The heterogeneity of allelic effects across methods at the
TF locus can be ascribed to these non-synonymous coding SNPs and the difference in analytical principles between the methods for measurement of CDT. The CDTect method relied on elution of isoforms with a pI >5.7 from an anion-exchange column followed by measurement of transferrin in the eluate. Any changes in the pI of transferrin isoforms resulting from changes in the amino acid sequence will either increase or decrease the amount of transferrin eluting from the column. The effects of the Pro589Ser (or C1/C2) polymorphism in the transferrin protein on the pI of transferrin and estimated CDT concentrations were examined by Stibler
et al. (
10). Although the effect was not significant with their limited number of samples, they found mean CDT concentrations of 51, 53 and 58 mg/l for C1, C1/C2 and C2 samples, respectively. The effects of this variant on the pI of disialotransferrin were illustrated by Helander
et al. (
11). They showed a shift in disialotransferrin towards the pI of the more usual forms of mono- and asialotransferrin in participants with the C2 variant. Because the CDTect assay measured the sum of asialo- monosialo- and part of disialotransferrin, the difference in pI leads to a greater proportion of the disialotransferrin being measured as CDT and an increase in the apparent CDT concentration. However, both the capillary electrophoresis and the N-Latex methods showed the effects of rs1049296 and rs1799899 on CDT which cannot be explained by alteration in isoelectric point. The N-Latex method is based on a monoclonal antibody, which specifically recognizes transferrin glycoforms that lack one or both of the complete N-glycans (disialo-, monosialo- and asialotransferrins) (
12) and does not rely on a charge-based separation of the isoforms.
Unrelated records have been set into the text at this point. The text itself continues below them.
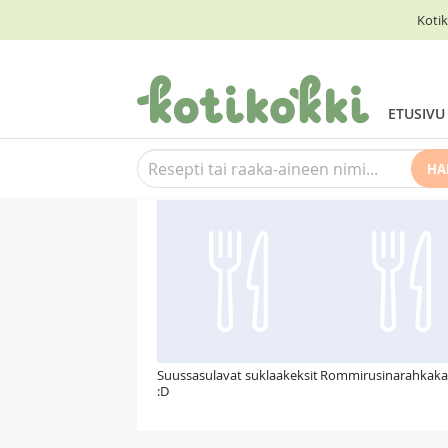
Kotik
ETUSIVU
HA
Suosittelemme myös
Suussasulavat suklaakeksit
Rommirusinarahkak
:D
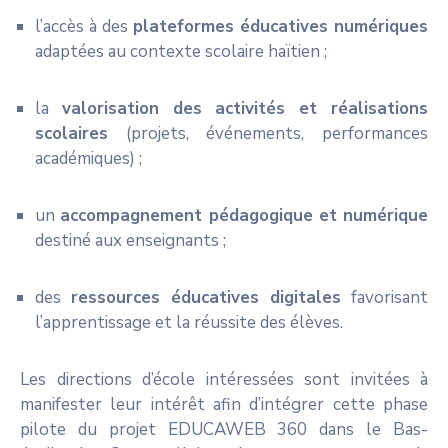
l’accès à des
plateformes éducatives numériques
adaptées au contexte scolaire haïtien ;
la
valorisation des activités et réalisations
scolaires
(projets, événements, performances
académiques) ;
un
accompagnement pédagogique et numérique
destiné aux enseignants ;
des
ressources éducatives digitales
favorisant
l’apprentissage et la réussite des élèves.
Les directions d’école intéressées sont invitées à
manifester leur intérêt afin d’intégrer cette phase
pilote du projet EDUCAWEB 360 dans le Bas-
Apart from questions of how these polymorphisms affect serum CDT% or concentration, there may be practical implications for the diagnostic use of CDT measurement. CDT% is confirmed to be a robust marker of various aspects of alcohol consumption in our cohorts: the consumption of beer, wine and sprits strongly influence CDT% (P < 10−58, P < 10−57, P < 10−6, respectively), so does alcohol consumption frequency (P < 10−67) and total weekly alcohol consumption (P < 10−134). As for any clinical test, it is necessary to establish a reference range against which patients' results can be compared. Problems with CDT as a marker for alcohol consumption have been reported, thus a definition of genotype-dependent reference intervals may improve the sensitivity or specificity of this test; this aspect will be examined in a further paper.
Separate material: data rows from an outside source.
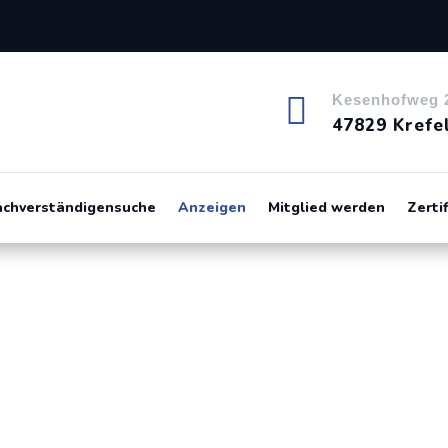

Kesenhofweg 
47829 Krefe
achverständigensuche
Anzeigen
Mitglied werden
Zerti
In summary, we have identified two loci (and three independent SNPs) affecting the degree of glycosylation of circulating transferrin through a genome-wide association approach. They account for 5.8% of phenotypic variation in CDT% or CDT, which is a high proportion compared with most GWAS outcomes. These loci require further studies to investigate the detailed mechanisms. The types of variation, affecting the process of oligosaccharide synthesis and showing the importance of protein structure, which we illustrate for transferrin, may well be relevant to other biologically important glycoproteins.